Masern sind meldepflichtig! Falls ein Kind an Masern erkrankt ist, darf es laut Infektionsschutzgesetz (IfSG) keine Gemeinschaftseinrichtungen, also Kita, Kindergarten oder Schule besuchen, damit andere Kinder oder Erzieher oder Lehrer nicht angesteckt werden. Eine Wiederzulassung ist erst nach Abklingen der Krankheitssymptome, jedoch frühestens fünf Tage nach Auftreten des Masern-Ausschlags möglich. Professor Berthold Koletzko: „Ein infiziertes Kind ist eine große Gefahr für andere ungeschützte Kinder“.

Gleiches gilt auch für empfängliche enge Kontaktpersonen (Familienangehörige und Kontaktpersonen in einer Klasse/Gruppe eines Masernerkrankten), die nicht durch eine frühere Masernerkrankung oder eine Impfung immun sind. Sie sind für die Dauer von mindestens 14 Tagen nach dem letzten Kontakt vom Besuch auszuschließen. Die Stiftung Kindergesundheit weist mit Nachdruck darauf hin, dass Eltern nach dem Gesetz verpflichtet sind, die Gemeinschaftseinrichtung unverzüglich über die Erkrankung ihres Kindes zu informieren.

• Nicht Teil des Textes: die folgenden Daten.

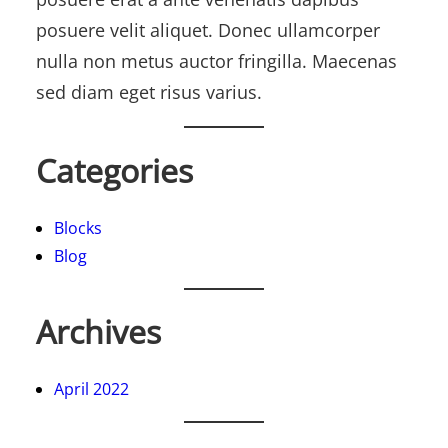
posuere velit aliquet. Donec ullamcorper
nulla non metus auctor fringilla. Maecenas
sed diam eget risus varius.
Categories
Blocks
Blog
Archives
April 2022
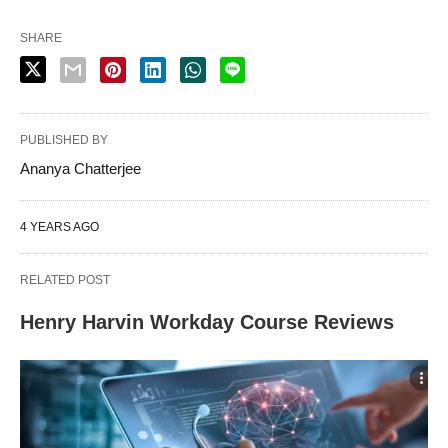
SHARE
PUBLISHED BY
Ananya Chatterjee
4 YEARS AGO
RELATED POST
Henry Harvin Workday Course Reviews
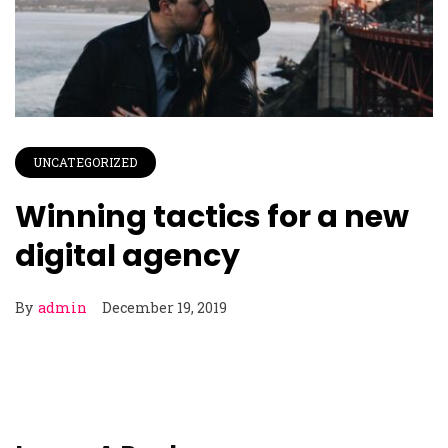
UNCATEGORIZED
Winning tactics for a new
digital agency
By
admin
December 19, 2019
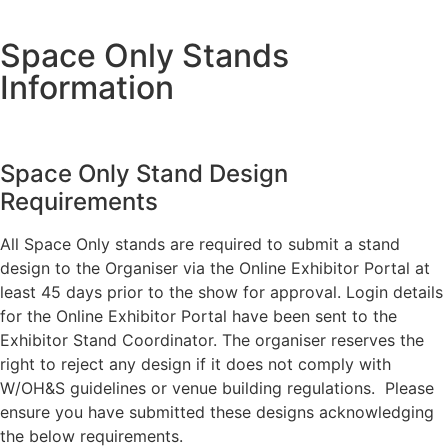
Space Only Stands
Information
Space Only Stand Design
Requirements
All Space Only stands are required to submit a stand
design to the Organiser via the Online Exhibitor Portal at
least 45 days prior to the show for approval. Login details
for the Online Exhibitor Portal have been sent to the
Exhibitor Stand Coordinator. The organiser reserves the
right to reject any design if it does not comply with
W/OH&S guidelines or venue building regulations. Please
ensure you have submitted these designs acknowledging
the below requirements.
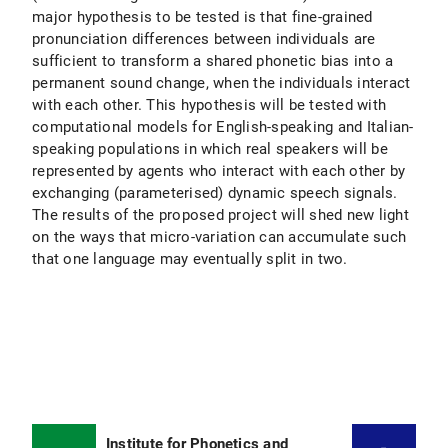
major hypothesis to be tested is that fine-grained
pronunciation differences between individuals are
sufficient to transform a shared phonetic bias into a
permanent sound change, when the individuals interact
with each other. This hypothesis will be tested with
computational models for English-speaking and Italian-
speaking populations in which real speakers will be
represented by agents who interact with each other by
exchanging (parameterised) dynamic speech signals.
The results of the proposed project will shed new light
on the ways that micro-variation can accumulate such
that one language may eventually split in two.
Institute for Phonetics and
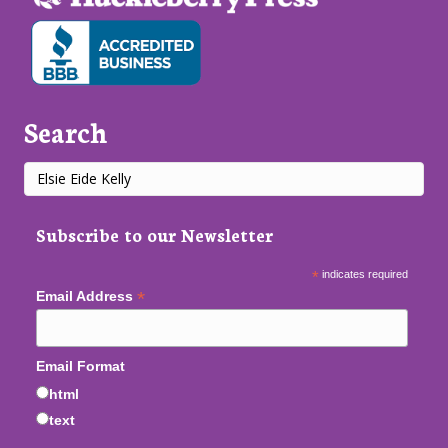
Search
Subscribe to our Newsletter
*
indicates required
*
Email Address
Email Format
html
text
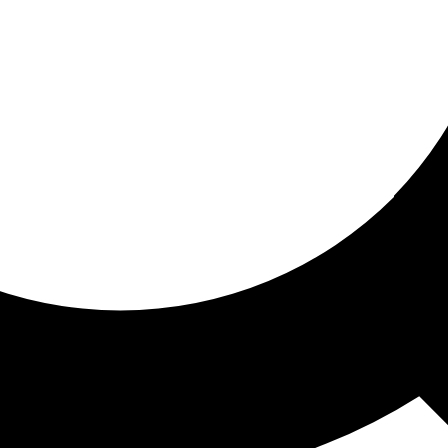
ored for you
ed recommendations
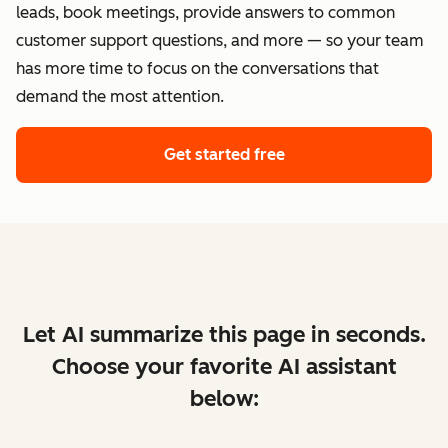
leads, book meetings, provide answers to common
customer support questions, and more — so your team
has more time to focus on the conversations that
demand the most attention.
Get started free
Let AI summarize this page in seconds.
Choose your favorite AI assistant
below:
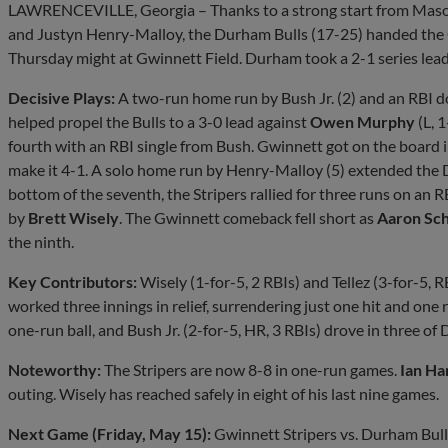
LAWRENCEVILLE, Georgia – Thanks to a strong start from Maso
and Justyn Henry-Malloy, the Durham Bulls (17-25) handed the G
Thursday might at Gwinnett Field. Durham took a 2-1 series lead
Decisive Plays:
A two-run home run by Bush Jr. (2) and an RBI d
helped propel the Bulls to a 3-0 lead against
Owen Murphy
(L, 
fourth with an RBI single from Bush. Gwinnett got on the board i
make it 4-1. A solo home run by Henry-Malloy (5) extended the D
bottom of the seventh, the Stripers rallied for three runs on an R
by
Brett Wisely
. The Gwinnett comeback fell short as
Aaron Sc
the ninth.
Key Contributors:
Wisely (1-for-5, 2 RBIs) and Tellez (3-for-5, RB
worked three innings in relief, surrendering just one hit and one 
one-run ball, and Bush Jr. (2-for-5, HR, 3 RBIs) drove in three of 
Noteworthy:
The Stripers are now 8-8 in one-run games.
Ian Ha
outing. Wisely has reached safely in eight of his last nine games.
Next Game (Friday, May 15):
Gwinnett Stripers vs. Durham Bulls,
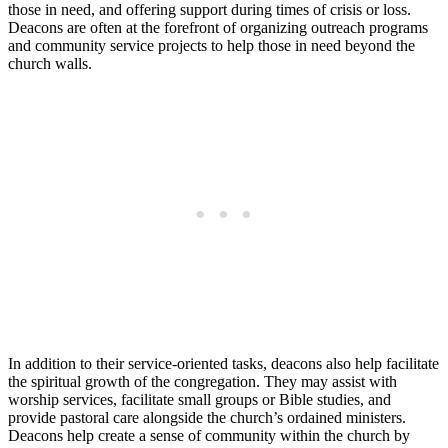
those in need,⁣ and offering support​ during times of crisis or ⁢loss.
Deacons are often ⁣at the forefront of organizing outreach programs
and ‍community‌ service projects to ‌help ⁢those ‍in ⁤need beyond the‌
church walls.
In addition to their⁣ service-oriented tasks, deacons also help facilitate
the spiritual‌ growth of the‍ congregation. They‍ may assist with
worship⁢ services, facilitate small groups ⁢or Bible studies, and
provide pastoral care‌ alongside⁤ the church’s ordained‍ ministers.
Deacons help​ create a sense ⁢of community ⁢within the church by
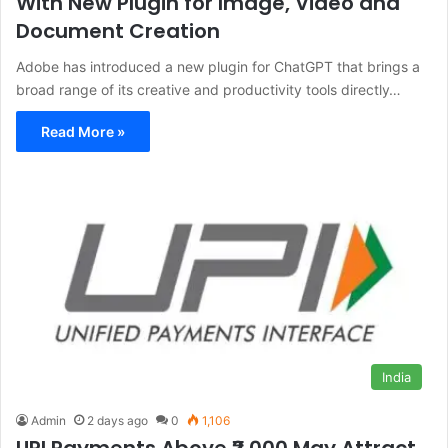
With New Plugin for Image, Video and
Document Creation
Adobe has introduced a new plugin for ChatGPT that brings a
broad range of its creative and productivity tools directly…
Read More »
India
Admin
2 days ago
0
1,106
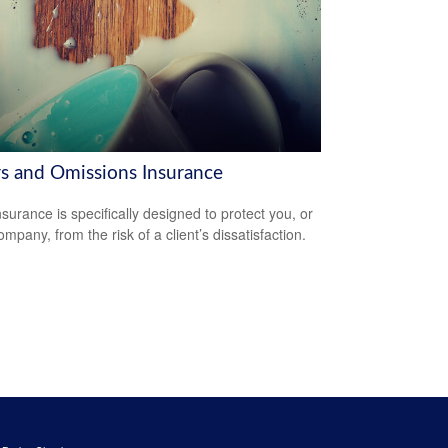
rs and Omissions Insurance
surance is specifically designed to protect you, or
mpany, from the risk of a client’s dissatisfaction.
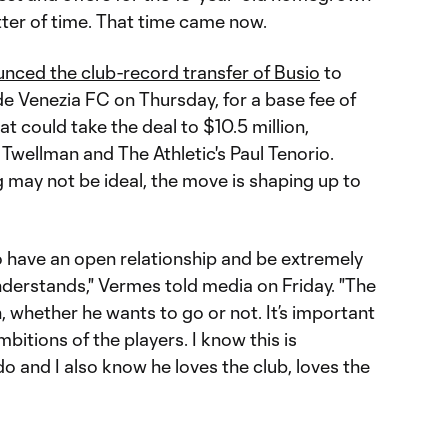
atter of time. That time came now.
unced the club-record transfer of Busio
to
e Venezia FC on Thursday, for a base fee of
at could take the deal to $10.5 million,
Twellman and The Athletic's Paul Tenorio.
 may not be ideal, the move is shaping up to
 to have an open relationship and be extremely
derstands," Vermes told media on Friday. "The
n, whether he wants to go or not. It’s important
bitions of the players. I know this is
 and I also know he loves the club, loves the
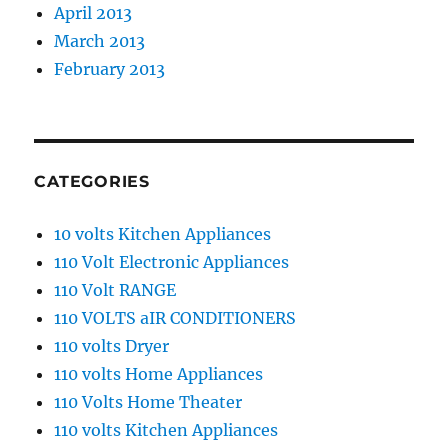
April 2013
March 2013
February 2013
CATEGORIES
10 volts Kitchen Appliances
110 Volt Electronic Appliances
110 Volt RANGE
110 VOLTS aIR CONDITIONERS
110 volts Dryer
110 volts Home Appliances
110 Volts Home Theater
110 volts Kitchen Appliances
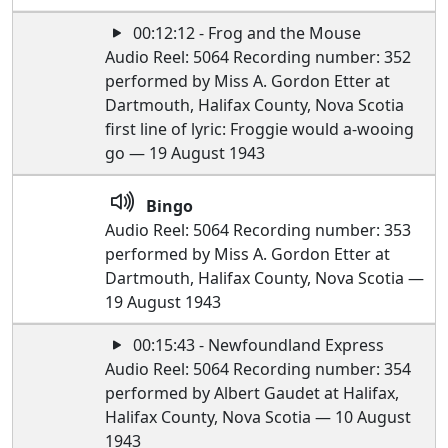
00:12:12 - Frog and the Mouse
Audio Reel: 5064 Recording number: 352
performed by Miss A. Gordon Etter at
Dartmouth, Halifax County, Nova Scotia
first line of lyric: Froggie would a-wooing
go — 19 August 1943
Bingo
Audio Reel: 5064 Recording number: 353
performed by Miss A. Gordon Etter at
Dartmouth, Halifax County, Nova Scotia —
19 August 1943
00:15:43 - Newfoundland Express
Audio Reel: 5064 Recording number: 354
performed by Albert Gaudet at Halifax,
Halifax County, Nova Scotia — 10 August
1943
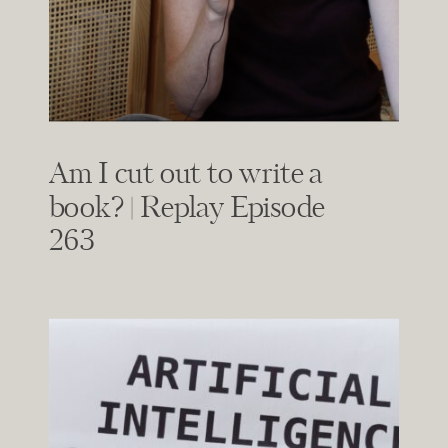
Am I cut out to write a
book? | Replay Episode
263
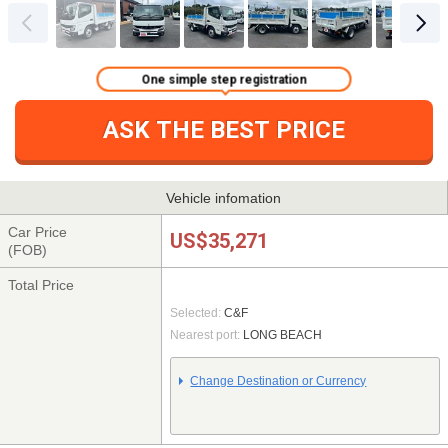
One simple step registration
ASK THE BEST PRICE
Vehicle infomation
Car Price
US$35,271
(FOB)
Total Price
Selected:
C&F
Nearest port:
LONG BEACH
Change Destination or Currency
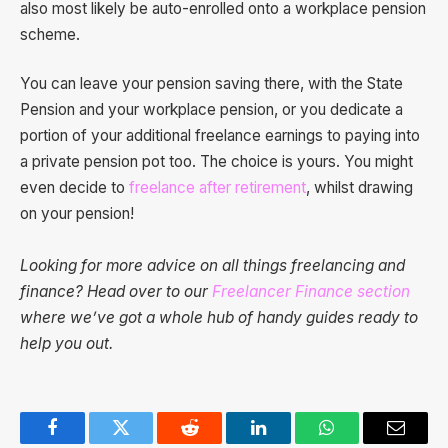
also most likely be auto-enrolled onto a workplace pension
scheme.
You can leave your pension saving there, with the State
Pension and your workplace pension, or you dedicate a
portion of your additional freelance earnings to paying into
a private pension pot too. The choice is yours. You might
even decide to
freelance after retirement
, whilst drawing
on your pension!
Looking for more advice on all things freelancing and
finance? Head over to our
Freelancer Finance section
where we’ve got a whole hub of handy guides ready to
help you out.
Facebook
Twitter
Reddit
LinkedIn
WhatsApp
Email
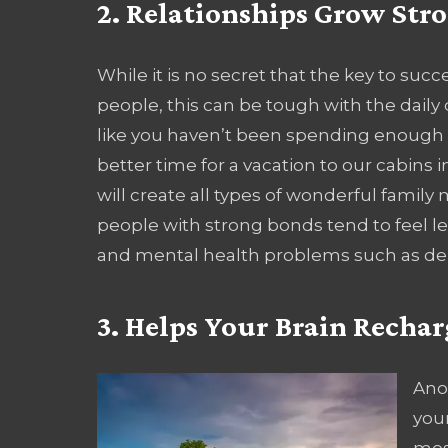
2. Relationships Grow Str
While it is no secret that the key to suc
people, this can be tough with the daily 
like you haven’t been spending enough 
better time for a vacation to our cabins
will create all types of wonderful family 
people with strong bonds tend to feel les
and mental health problems such as de
3. Helps Your Brain Rechar
Ano
your
most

Kontaktpersonen, die nicht geimpft sind und die nicht Masern durchgemacht haben, wird zum Schutz vor Ausbruch der Erkrankung eine so genannte post-expositionelle Impfung mit MMR-Impfstoff empfohlen, und zwar möglichst innerhalb der ersten drei Tage nach dem Kontakt mit dem Masernkranken (Ausnahme: Schwangerschaft). Geimpfte Kontaktpersonen sind vor der Erkrankung sicher geschützt.